• [EXERCISE DETAILS]
Everything from the line with "Contáctanos (485, 1078)" to the end of the entries should be set down exactly, except the pictures.

• [RECORDS SUPPLIED]
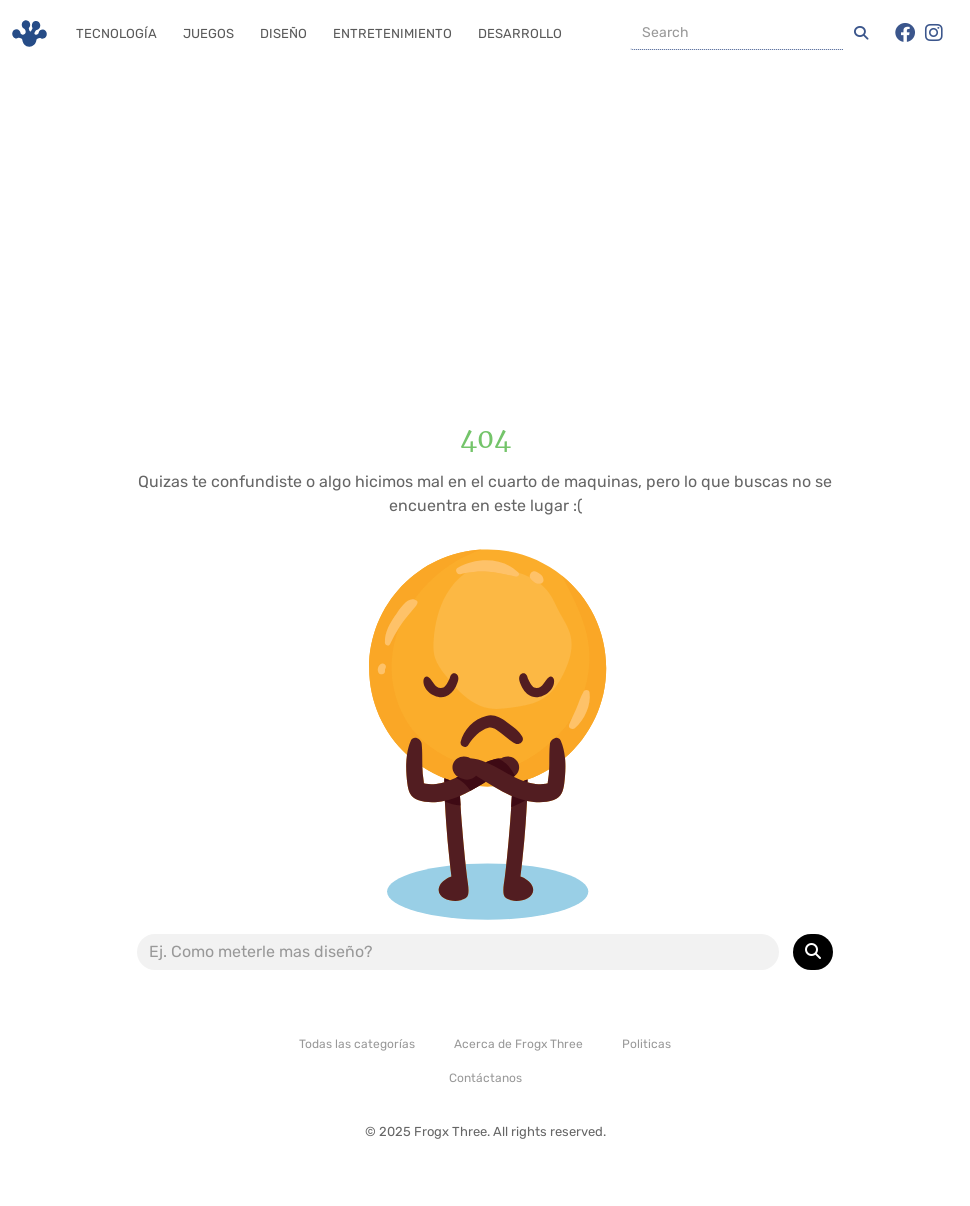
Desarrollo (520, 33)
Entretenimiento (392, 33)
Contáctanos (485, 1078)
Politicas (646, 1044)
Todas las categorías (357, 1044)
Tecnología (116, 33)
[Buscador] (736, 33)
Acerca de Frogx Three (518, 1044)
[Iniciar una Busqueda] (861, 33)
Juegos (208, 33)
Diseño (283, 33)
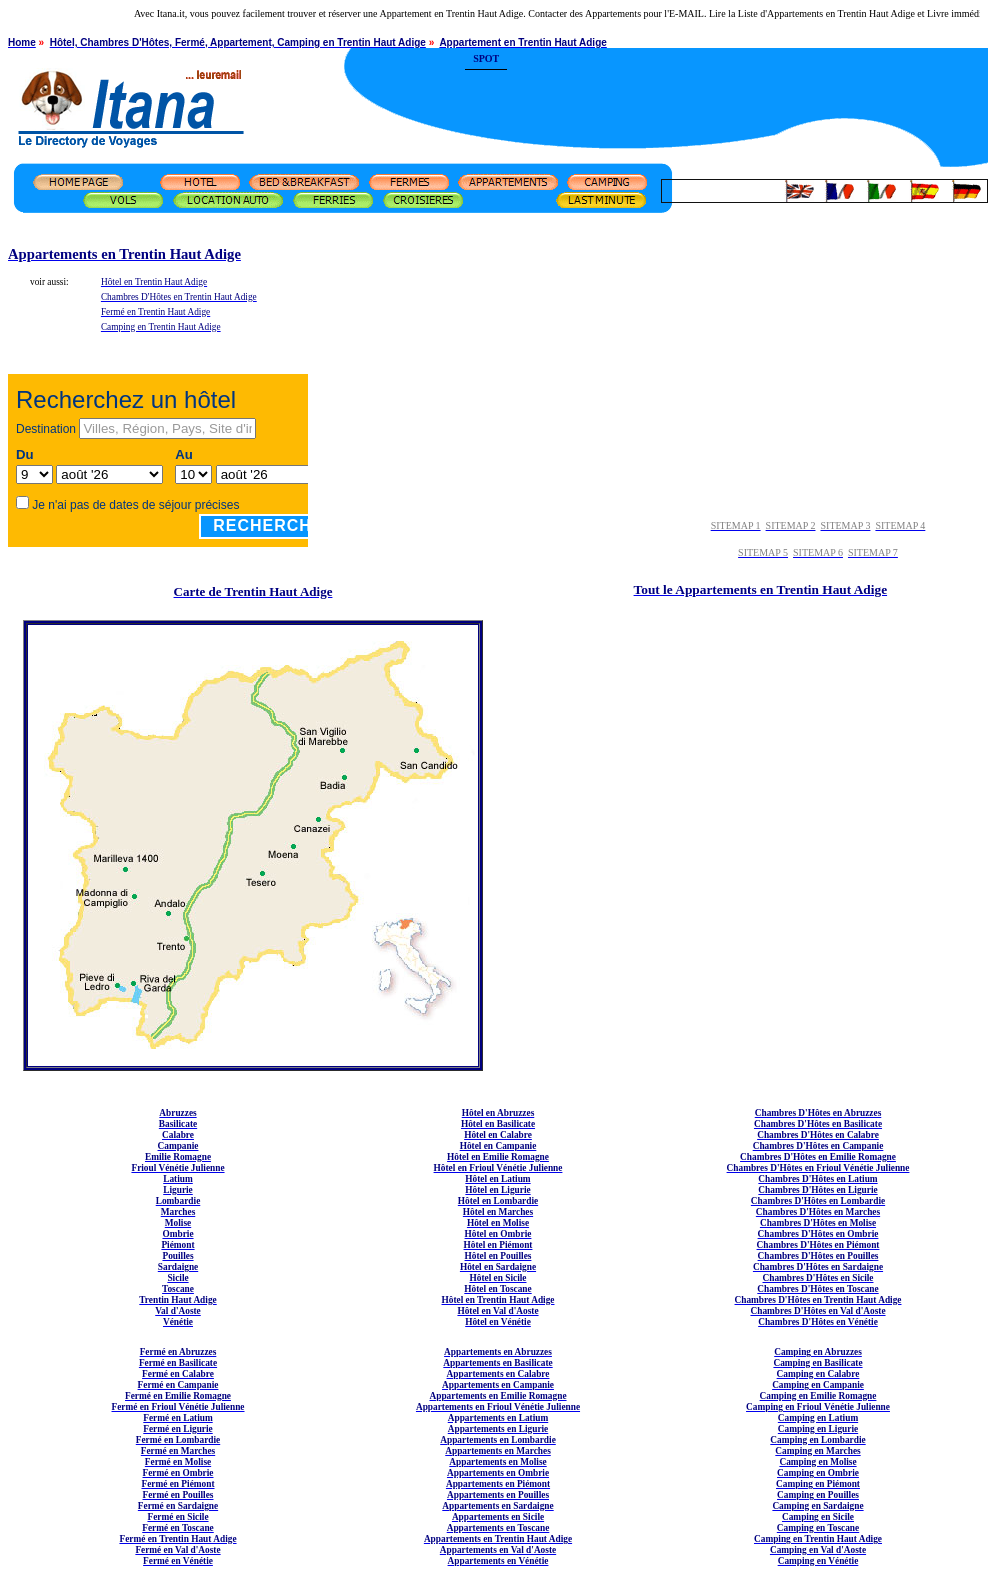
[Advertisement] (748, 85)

• [RESPONSE]
Contáctanos (485, 1078)
Politicas (646, 1044)
Todas las categorías (357, 1044)
Tecnología (116, 33)
[Buscador] (736, 33)
Acerca de Frogx Three (518, 1044)
[Iniciar una Busqueda] (861, 33)
Juegos (208, 33)
Diseño (283, 33)
[Advertisement] (748, 85)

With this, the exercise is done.